■ SUPPLIED DATA ■
++++++++

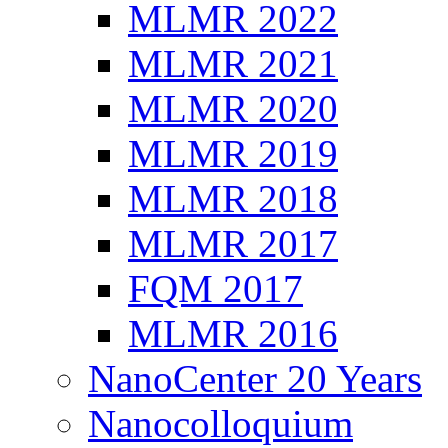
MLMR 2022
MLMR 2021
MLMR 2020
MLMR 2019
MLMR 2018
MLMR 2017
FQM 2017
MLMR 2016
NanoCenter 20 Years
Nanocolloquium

++++++++

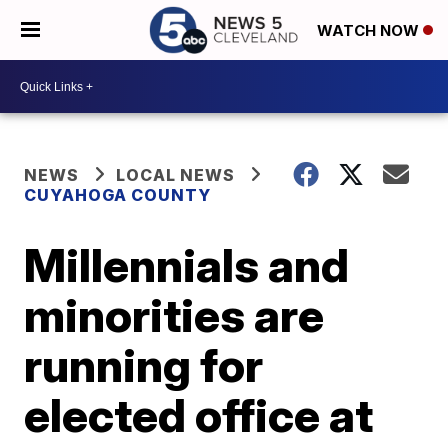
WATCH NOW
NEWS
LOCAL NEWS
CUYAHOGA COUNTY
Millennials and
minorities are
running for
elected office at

++++++++

■ ASSIGNMENT ■
For the word "MLMR", go through the records and show each line that carries it.

■ SOLUTION FOR THIS PROBLEM ■
MLMR 2022
MLMR 2021
MLMR 2020
MLMR 2019
MLMR 2018
MLMR 2017
MLMR 2016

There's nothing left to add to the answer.